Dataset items

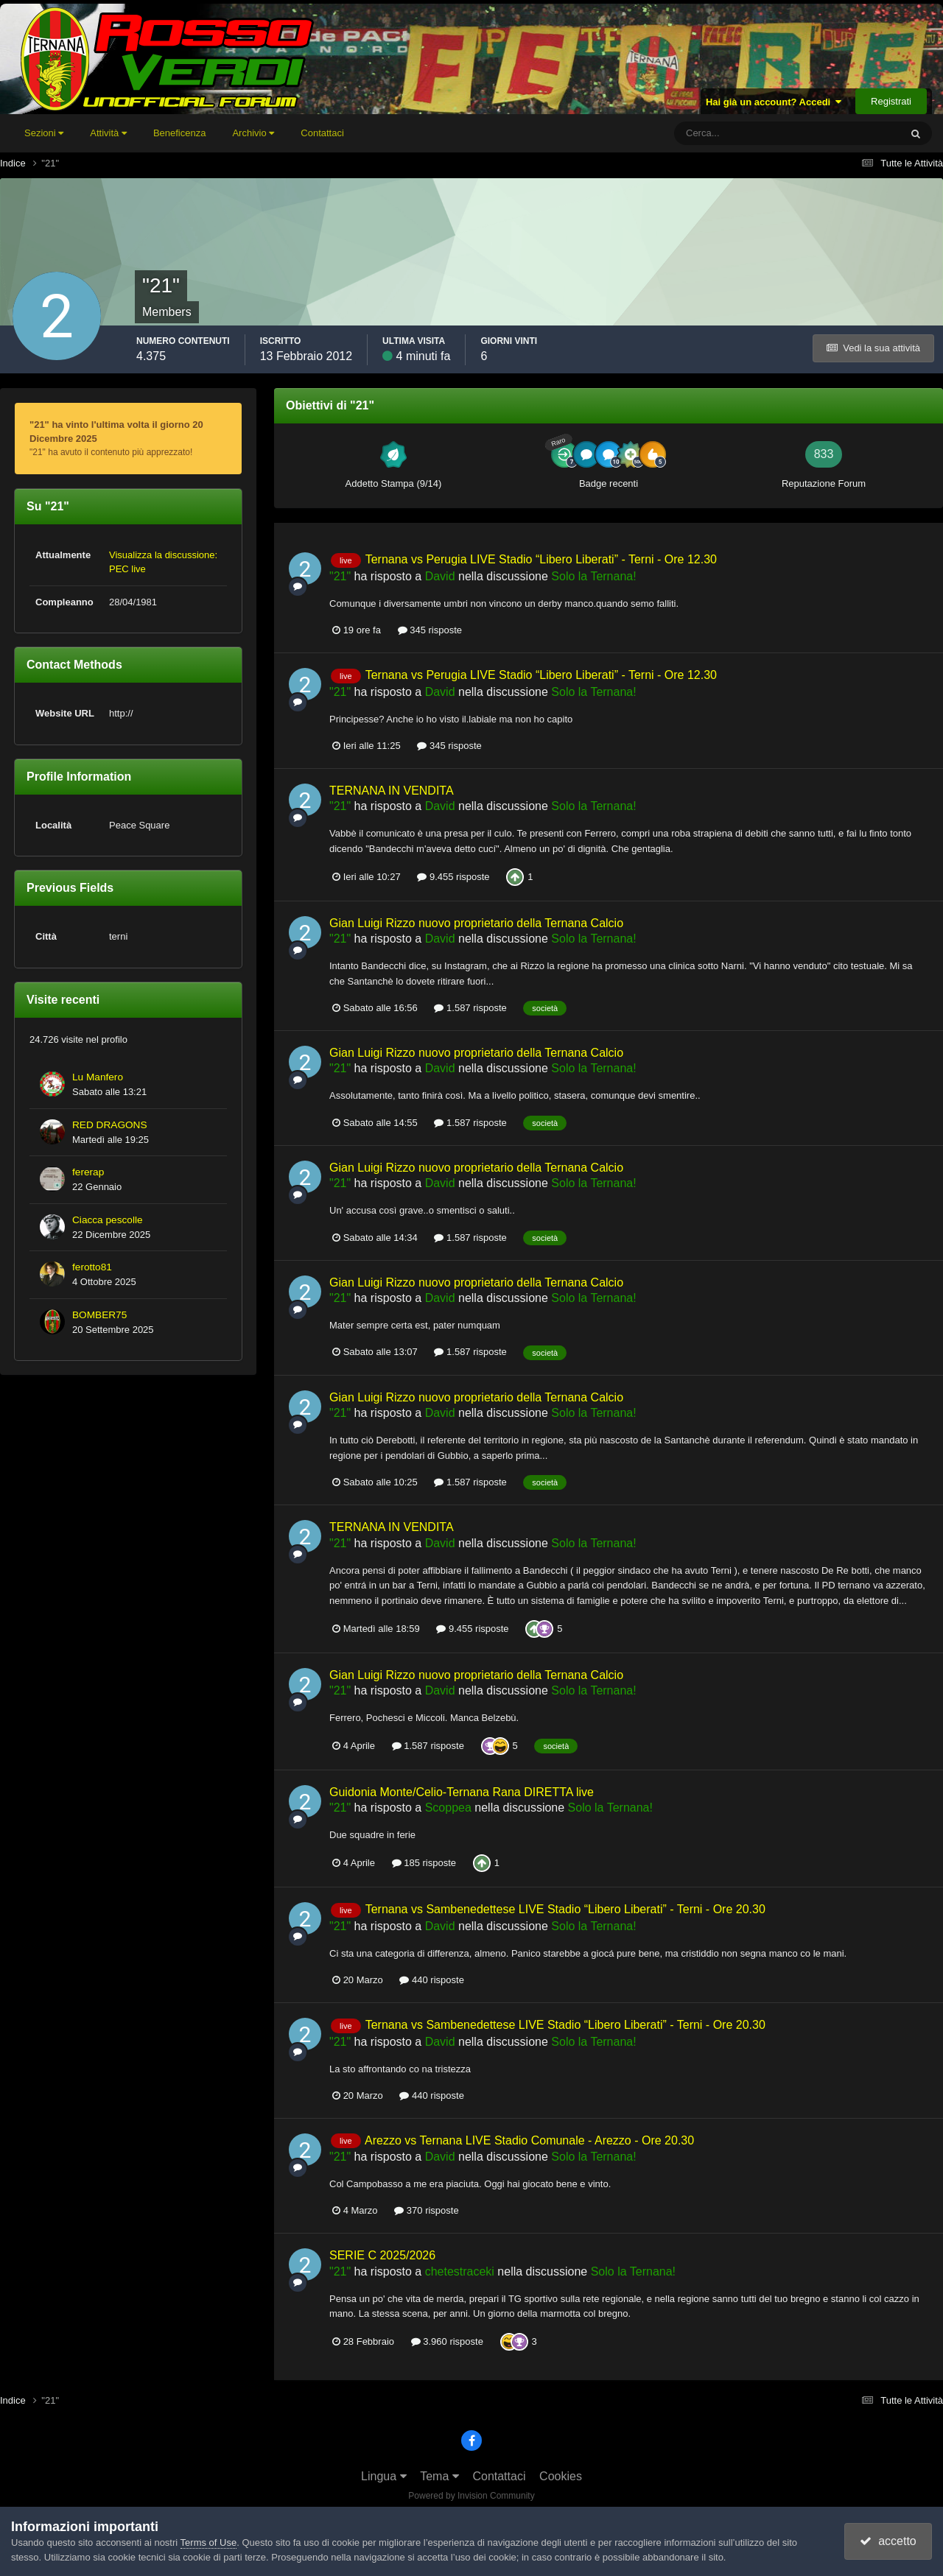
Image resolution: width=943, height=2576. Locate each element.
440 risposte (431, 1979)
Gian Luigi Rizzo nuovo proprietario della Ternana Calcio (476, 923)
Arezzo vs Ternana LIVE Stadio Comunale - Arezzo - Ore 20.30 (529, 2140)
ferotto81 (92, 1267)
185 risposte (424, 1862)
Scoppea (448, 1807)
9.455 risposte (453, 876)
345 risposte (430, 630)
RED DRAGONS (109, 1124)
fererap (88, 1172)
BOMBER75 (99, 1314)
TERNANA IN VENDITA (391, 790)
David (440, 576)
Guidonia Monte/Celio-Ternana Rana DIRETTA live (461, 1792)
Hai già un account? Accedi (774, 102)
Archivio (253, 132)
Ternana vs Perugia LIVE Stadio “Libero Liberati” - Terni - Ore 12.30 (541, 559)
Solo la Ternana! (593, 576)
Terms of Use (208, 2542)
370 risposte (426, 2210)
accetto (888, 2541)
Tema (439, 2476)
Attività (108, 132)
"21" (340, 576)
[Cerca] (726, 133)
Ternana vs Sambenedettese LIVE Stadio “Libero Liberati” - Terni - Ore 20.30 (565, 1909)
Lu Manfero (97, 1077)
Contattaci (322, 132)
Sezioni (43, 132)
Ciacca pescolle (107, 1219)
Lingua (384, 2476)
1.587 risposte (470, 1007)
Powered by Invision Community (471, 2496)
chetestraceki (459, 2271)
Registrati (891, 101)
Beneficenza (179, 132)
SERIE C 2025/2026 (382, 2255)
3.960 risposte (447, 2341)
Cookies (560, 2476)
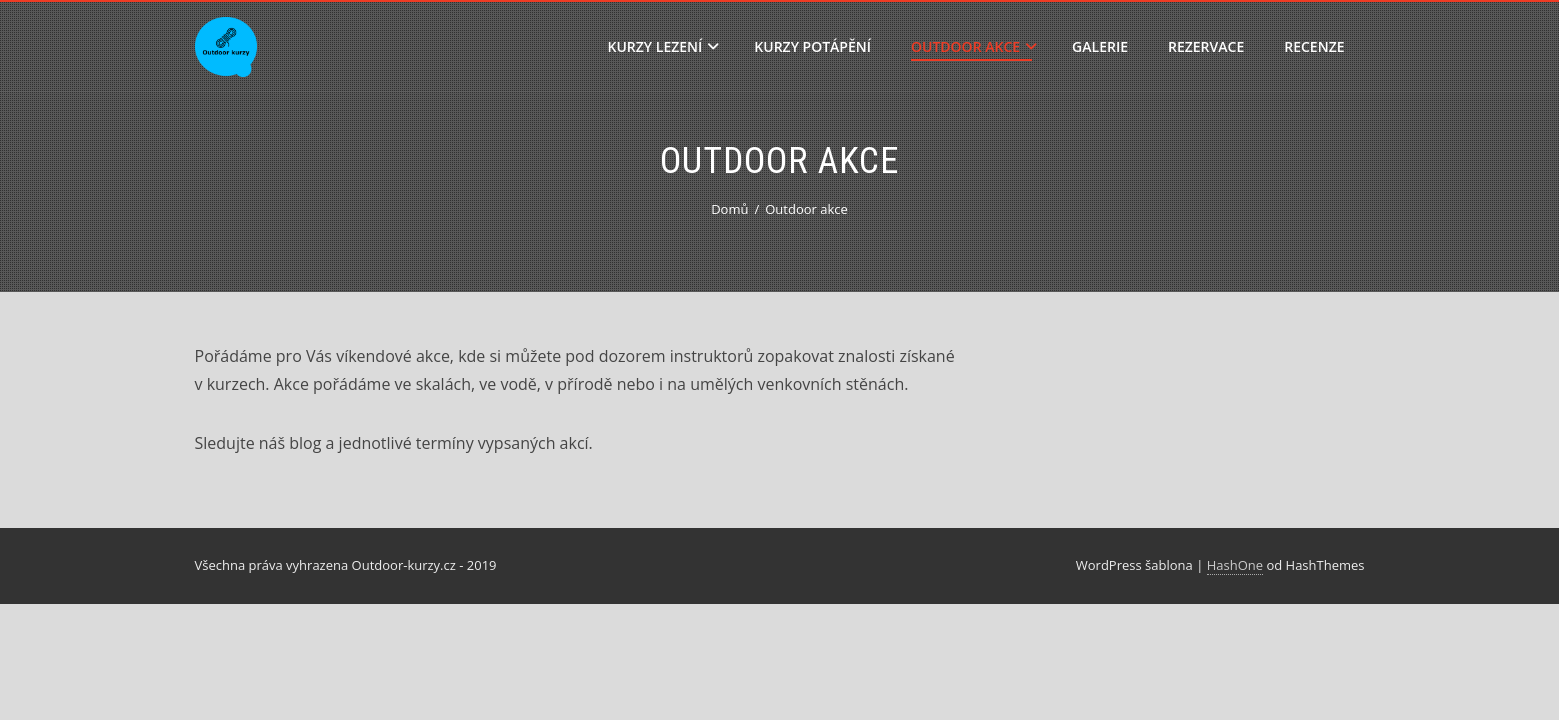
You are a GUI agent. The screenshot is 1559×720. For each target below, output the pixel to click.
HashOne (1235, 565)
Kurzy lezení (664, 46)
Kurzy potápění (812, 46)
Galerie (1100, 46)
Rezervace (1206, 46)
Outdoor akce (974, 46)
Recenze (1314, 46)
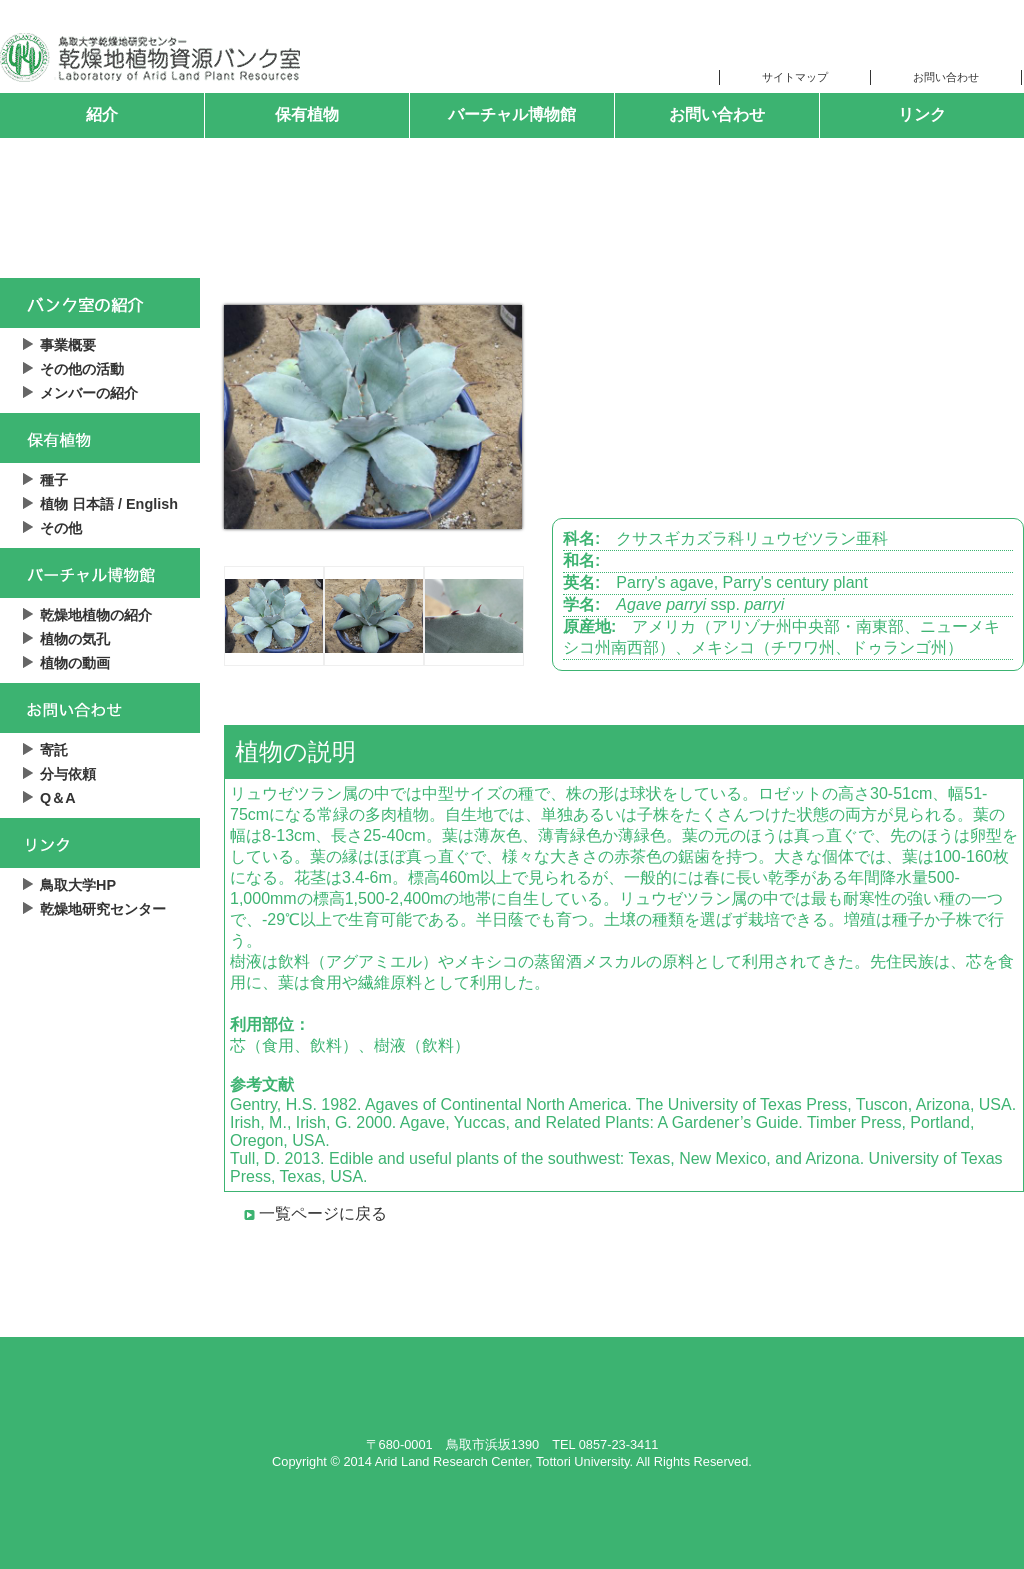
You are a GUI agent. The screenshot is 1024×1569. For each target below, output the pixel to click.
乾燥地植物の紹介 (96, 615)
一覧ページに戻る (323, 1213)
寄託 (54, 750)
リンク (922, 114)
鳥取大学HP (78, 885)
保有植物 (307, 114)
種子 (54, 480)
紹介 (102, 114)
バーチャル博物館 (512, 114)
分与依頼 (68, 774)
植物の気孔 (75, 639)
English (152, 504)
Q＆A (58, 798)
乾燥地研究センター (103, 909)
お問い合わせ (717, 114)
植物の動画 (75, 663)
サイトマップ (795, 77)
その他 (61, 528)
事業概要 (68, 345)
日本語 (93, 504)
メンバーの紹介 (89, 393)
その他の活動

**Work to be completed**: Quote every line of the records above exactly; no picture is to be copied.

**Exercise response**:
Image resolution: width=943, height=2576. Locate each element.
440 risposte (431, 1979)
Gian Luigi Rizzo nuovo proprietario della Ternana Calcio (476, 923)
Arezzo vs Ternana LIVE Stadio Comunale - Arezzo - Ore 20.30 (529, 2140)
ferotto81 (92, 1267)
185 risposte (424, 1862)
Scoppea (448, 1807)
9.455 risposte (453, 876)
345 risposte (430, 630)
RED DRAGONS (109, 1124)
fererap (88, 1172)
BOMBER75 (99, 1314)
TERNANA IN VENDITA (391, 790)
David (440, 576)
Guidonia Monte/Celio-Ternana Rana DIRETTA live (461, 1792)
Hai già un account? Accedi (774, 102)
Archivio (253, 132)
Ternana vs Perugia LIVE Stadio “Libero Liberati” - Terni - Ore 12.30 (541, 559)
Solo la Ternana! (593, 576)
Terms of Use (208, 2542)
370 risposte (426, 2210)
accetto (888, 2541)
Tema (439, 2476)
Attività (108, 132)
"21" (340, 576)
[Cerca] (726, 133)
Ternana vs Sambenedettese LIVE Stadio “Libero Liberati” - Terni - Ore 20.30 (565, 1909)
Lu Manfero (97, 1077)
Contattaci (322, 132)
Sezioni (43, 132)
Ciacca pescolle (107, 1219)
Lingua (384, 2476)
1.587 risposte (470, 1007)
Powered by Invision Community (471, 2496)
chetestraceki (459, 2271)
Registrati (891, 101)
Beneficenza (179, 132)
SERIE C 2025/2026 (382, 2255)
3.960 risposte (447, 2341)
Cookies (560, 2476)
You are a GUI agent. The screenshot is 1559×720. For each target below, output the pixel to click.
HashOne (1235, 565)
Kurzy lezení (664, 46)
Kurzy potápění (812, 46)
Galerie (1100, 46)
Rezervace (1206, 46)
Outdoor akce (974, 46)
Recenze (1314, 46)
You are a GUI agent. The screenshot is 1024×1569. For each target below, output the pixel to click.
乾燥地植物の紹介 (96, 615)
一覧ページに戻る (323, 1213)
寄託 (54, 750)
リンク (922, 114)
鳥取大学HP (78, 885)
保有植物 (307, 114)
種子 (54, 480)
紹介 (102, 114)
バーチャル博物館 (512, 114)
分与依頼 (68, 774)
植物の気孔 (75, 639)
English (152, 504)
Q＆A (58, 798)
乾燥地研究センター (103, 909)
お問い合わせ (717, 114)
植物の動画 (75, 663)
サイトマップ (795, 77)
その他 (61, 528)
事業概要 (68, 345)
日本語 (93, 504)
メンバーの紹介 (89, 393)
その他の活動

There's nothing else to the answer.